Sandwell Metropolitan Borough Council was created in 1974 to administer the newly formed Metropolitan Borough of Sandwell, in the West Midlands county of England.

The council offices are located at the Council House, Freeth Street, Oldbury town centre, which opened in 1989.

Sandwell is divided into 24 Wards and is represented by 72 ward councillors.   Elections to the council take place in three out of every four years, with one-third of the seats being contested at each election.

Since the Local Government Act 1985, Sandwell Council has effectively been a unitary authority, serving as the sole executive, deliberative, and legislative body responsible for local policy, setting council tax, and allocating budget in the district; although public transport, fire and police services, and the local government pension fund (West Midlands Pension Fund) are jointly run by the seven metropolitan boroughs of the West Midlands county.

Politics

Most of Sandwell's councillors are members of the Labour Party, with the Labour party having run the council since the first election in 1973, apart from one year between 1978 and 1979 when the Conservatives had a majority. By 2014, all but two of Sandwell's 72 councillors were Labour members.
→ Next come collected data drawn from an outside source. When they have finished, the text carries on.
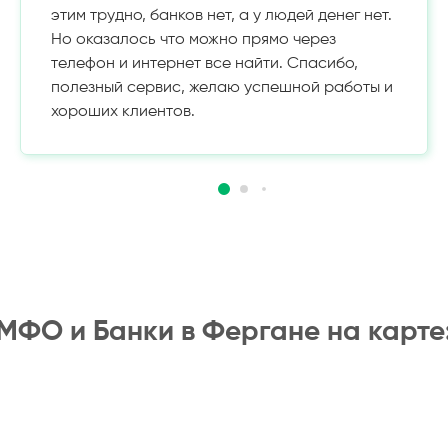
этим трудно, банков нет, а у людей денег нет.
Но оказалось что можно прямо через
телефон и интернет все найти. Спасибо,
полезный сервис, желаю успешной работы и
хороших клиентов.
МФО и Банки в Фергане на карте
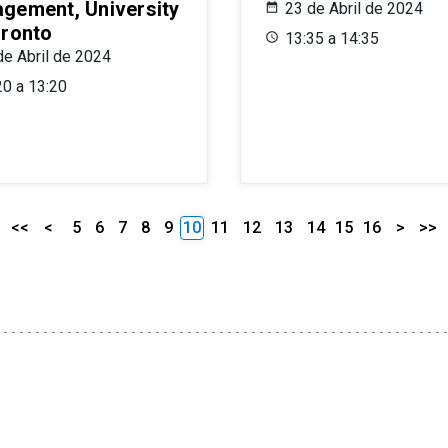
gement, University
23 de Abril de 2024
oronto
13:35 a 14:35
de Abril de 2024
20 a 13:20
<<
<
5
6
7
8
9
10
11
12
13
14
15
16
>
>>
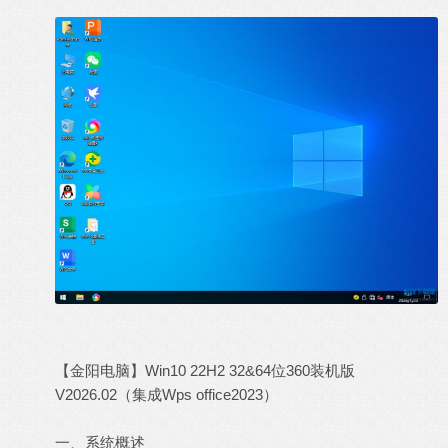
【金阳电脑】Win10 22H2 32&64位360装机版
V2026.02（集成Wps office2023）
一、系统概述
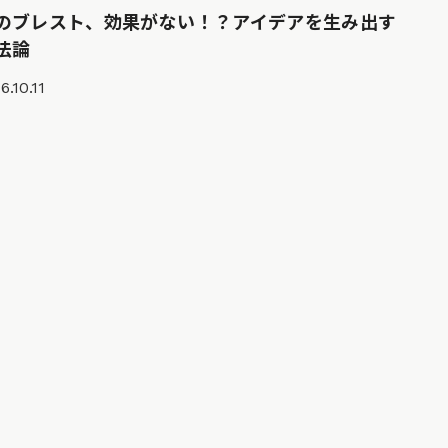
のブレスト、効果がない！？アイデアを生み出す
法論
6.10.11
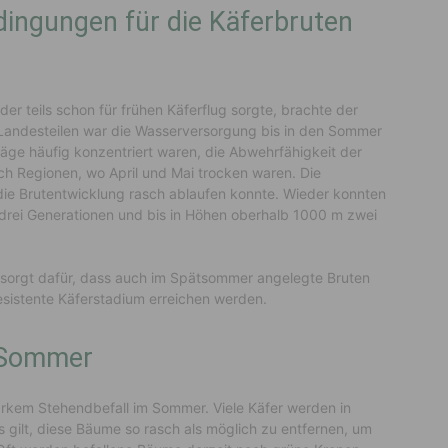
ingungen für die Käferbruten
r teils schon für frühen Käferflug sorgte, brachte der
 Landesteilen war die Wasserversorgung bis in den Sommer
läge häufig konzentriert waren, die Abwehrfähigkeit der
ch Regionen, wo April und Mai trocken waren. Die
ie Brutentwicklung rasch ablaufen konnte. Wieder konnten
n drei Generationen und bis in Höhen oberhalb 1000 m zwei
sorgt dafür, dass auch im Spätsommer angelegte Bruten
esistente Käferstadium erreichen werden.
m Sommer
arkem Stehendbefall im Sommer. Viele Käfer werden in
 gilt, diese Bäume so rasch als möglich zu entfernen, um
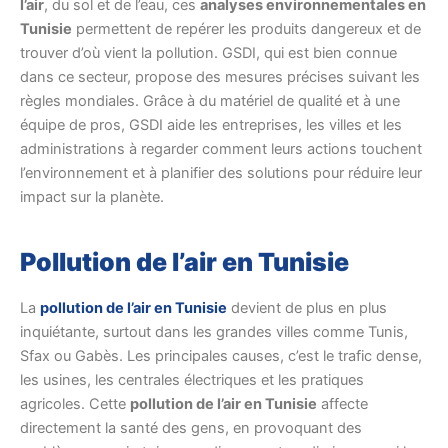
l’air
, du sol et de l’eau, ces
analyses environnementales en
Tunisie
permettent de repérer les produits dangereux et de
trouver d’où vient la pollution. GSDI, qui est bien connue
dans ce secteur, propose des mesures précises suivant les
règles mondiales. Grâce à du matériel de qualité et à une
équipe de pros, GSDI aide les entreprises, les villes et les
administrations à regarder comment leurs actions touchent
l’environnement et à planifier des solutions pour réduire leur
impact sur la planète.
Pollution de l’air en Tunisie
La
pollution de l’air en Tunisie
devient de plus en plus
inquiétante, surtout dans les grandes villes comme Tunis,
Sfax ou Gabès. Les principales causes, c’est le trafic dense,
les usines, les centrales électriques et les pratiques
agricoles. Cette
pollution de l’air en Tunisie
affecte
directement la santé des gens, en provoquant des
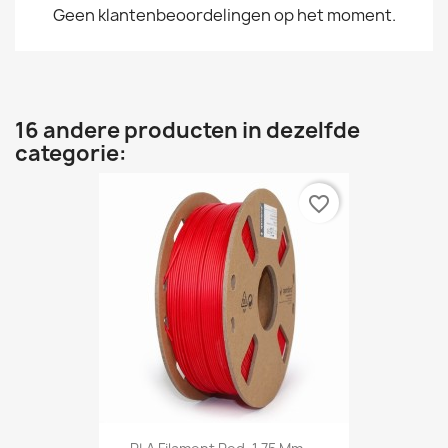
Geen klantenbeoordelingen op het moment.
16 andere producten in dezelfde
categorie:
favorite_border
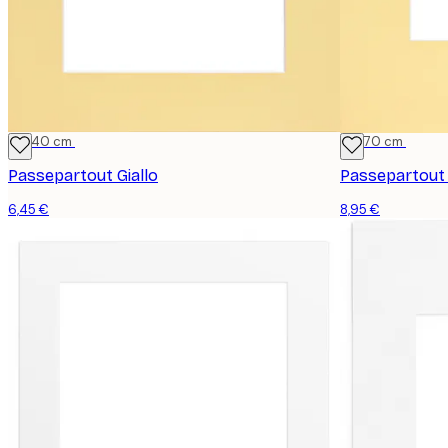
30x40 cm
50x70 cm
Passepartout Giallo
Passepartout 
6,45 €
8,95 €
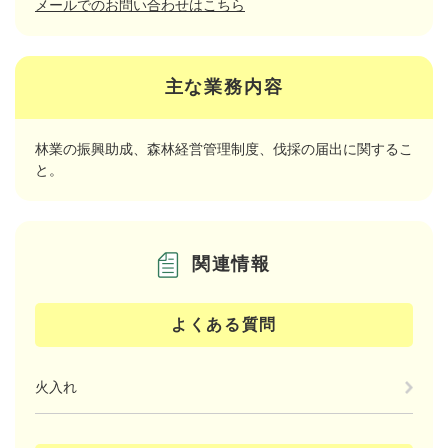
メールでのお問い合わせはこちら
主な業務内容
林業の振興助成、森林経営管理制度、伐採の届出に関するこ
と。
関連情報
よくある質問
火入れ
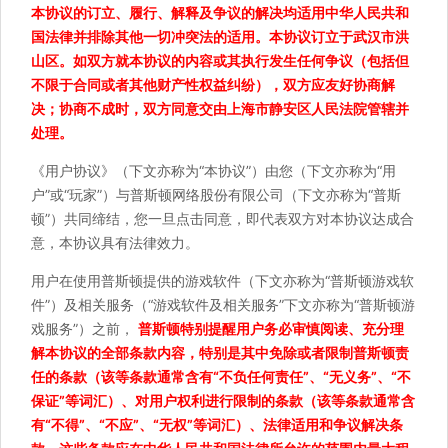
本协议的订立、履行、解释及争议的解决均适用中华人民共和
国法律并排除其他一切冲突法的适用。本协议订立于武汉市洪
山区。如双方就本协议的内容或其执行发生任何争议（包括但
不限于合同或者其他财产性权益纠纷），双方应友好协商解
决；协商不成时，双方同意交由上海市静安区人民法院管辖并
处理。
《用户协议》（下文亦称为“本协议”）由您（下文亦称为“用
户”或“玩家”）与普斯顿网络股份有限公司（下文亦称为“普斯
顿”）共同缔结，您一旦点击同意，即代表双方对本协议达成合
意，本协议具有法律效力。
用户在使用普斯顿提供的游戏软件（下文亦称为“普斯顿游戏软
件”）及相关服务（“游戏软件及相关服务”下文亦称为“普斯顿游
戏服务”）之前，
普斯顿特别提醒用户务必审慎阅读、充分理
解本协议的全部条款内容，特别是其中免除或者限制普斯顿责
任的条款（该等条款通常含有“不负任何责任”、“无义务”、“不
保证”等词汇）、对用户权利进行限制的条款（该等条款通常含
有“不得”、“不应”、“无权”等词汇）、法律适用和争议解决条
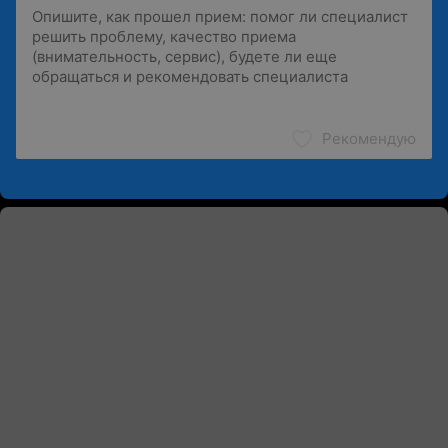
Рекомендую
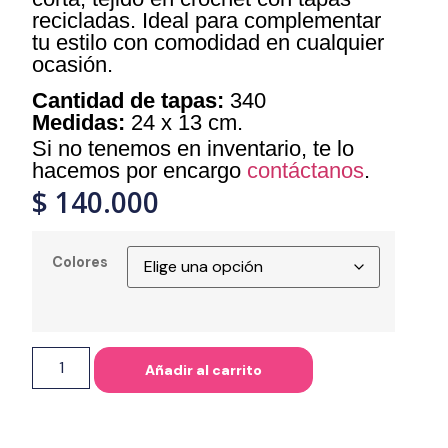
recicladas. Ideal para complementar
tu estilo con comodidad en cualquier
ocasión.
Cantidad de tapas:
340
Medidas:
24 x 13 cm.
Si no tenemos en inventario, te lo
hacemos por encargo
contáctanos
.
$
140.000
Colores
Añadir al carrito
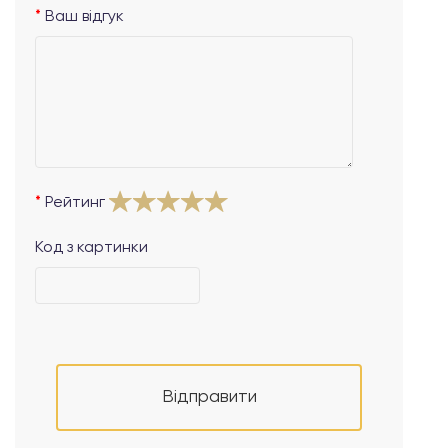
Ваш відгук
Рейтинг
Код з картинки
Відправити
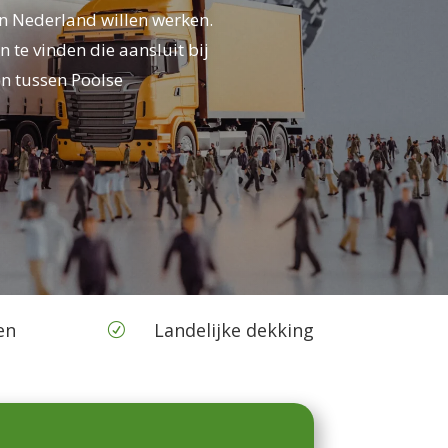
in Nederland willen werken.
 te vinden die aansluit bij
en tussen Poolse
en
Landelijke dekking
R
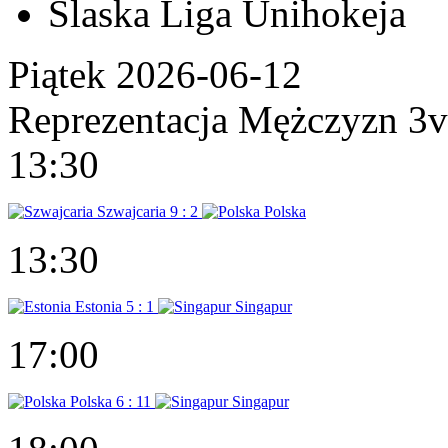
Ślaska Liga Unihokeja
Piątek 2026-06-12
Reprezentacja Mężczyzn 3
13:30
Szwajcaria
9 : 2
Polska
13:30
Estonia
5 : 1
Singapur
17:00
Polska
6 : 11
Singapur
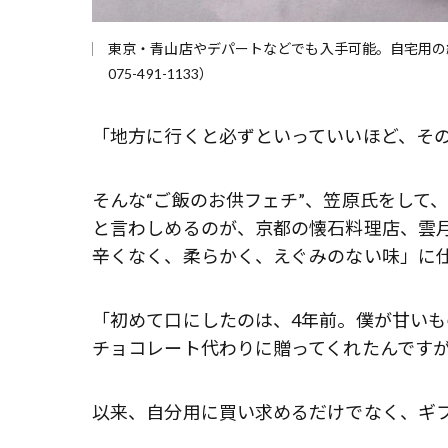
東京・青山店やデパートなどでも入手可能。自宅用の紙袋入り
075-491-1133）
「地方に行くと必ずといっていいほど、そ
そんな“ご飯のお供フェチ”、笠原氏をして
と言わしめるのが、京都の懐石料理店、雲
辛くなく、柔らかく、えぐみのない味」に
「初めて口にしたのは、4年前。僕が甘い
チョコレート代わりに贈ってくれたんです
以来、自分用に買い求めるだけでなく、ギ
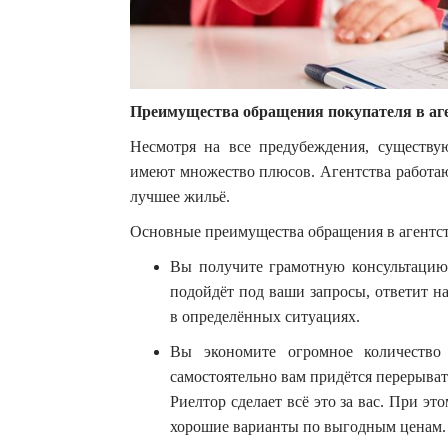
Преимущества обращения покупателя в аг
Несмотря на все предубеждения, существу
имеют множество плюсов. Агентства работаю
лучшее жильё.
Основные преимущества обращения в агентст
Вы получите грамотную консультацию.
подойдёт под ваши запросы, ответит на
в определённых ситуациях.
Вы экономите огромное количеств
самостоятельно вам придётся перерывать
Риелтор сделает всё это за вас. При э
хорошие варианты по выгодным ценам.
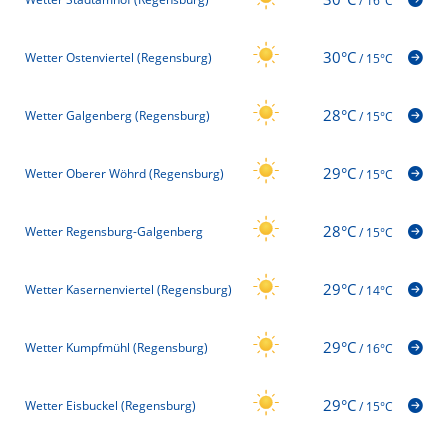
/
16°C
30°C
Wetter Ostenviertel (Regensburg)
/
15°C
28°C
Wetter Galgenberg (Regensburg)
/
15°C
29°C
Wetter Oberer Wöhrd (Regensburg)
/
15°C
28°C
Wetter Regensburg-Galgenberg
/
15°C
29°C
Wetter Kasernenviertel (Regensburg)
/
14°C
29°C
Wetter Kumpfmühl (Regensburg)
/
16°C
29°C
Wetter Eisbuckel (Regensburg)
/
15°C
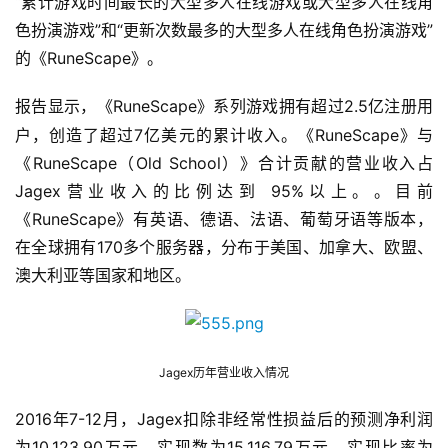
“累计游戏时间最长的大型多人在线游戏或大型多人在线角
游
戏
色扮演游戏”和“更新次数最多的大型多人在线角色扮演游戏”
业
的《RuneScape》。
界
RuneScape》系列游戏拥有超过2.5亿注册用
报告显示，《
手
户，创造了超过7亿美元的累计收入。《RuneScape》与
机
《RuneScape（Old School）》合计贡献的营业收入占 
游
Jagex营业收入的比例达到 95%以上。。目前
戏
《RuneScape》有英语、德语、法语、葡萄牙语等版本，
在全球拥有170多个服务器，分布于美国、加拿大、欧盟、
单
澳大利亚等国家和地区。
机
游
戏
Jagex历年营业收入情况
休
闲
2016年7-12月，Jagex扣除非经常性损益后的预测净利润
游
为10,123.90万元，实现数为15,116.79万元，实现比率为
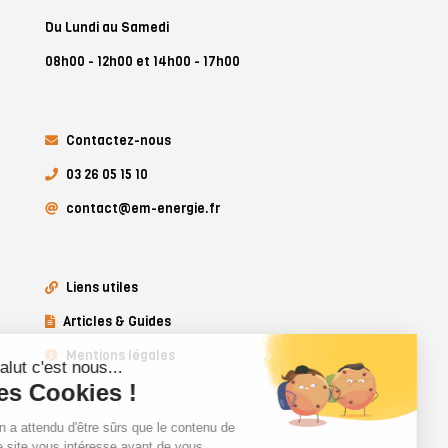
Du Lundi au Samedi
08h00 - 12h00 et 14h00 - 17h00
Contactez-nous
03 26 05 15 10
contact@em-energie.fr
Liens utiles
Articles & Guides
Mentions légales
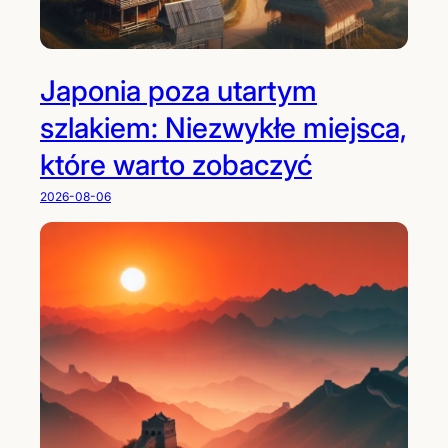
Japonia poza utartym
szlakiem: Niezwykłe miejsca,
które warto zobaczyć
2026-08-06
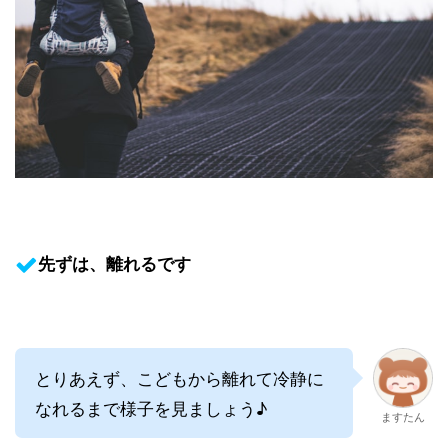
先ずは、離れるです
とりあえず、こどもから離れて冷静に
なれるまで様子を見ましょう♪
ますたん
In May 2021 the Conservative Party regained its presence on the Council, gaining 9 seats from the Labour Party.

In May 2013, it was announced that following a re-shuffle, there was a freeze on allowances for Sandwell Council Cabinet Members and that the membership of the cabinet was reduced from 10 to 8.

Recent history
Despite being the 14th most deprived borough in the UK, the council has invested and worked with many partners to ensure the regeneration of the borough attracting many new SME businesses.  The Leader of the Council said that "successful small businesses are essential for the economy and for thriving local communities"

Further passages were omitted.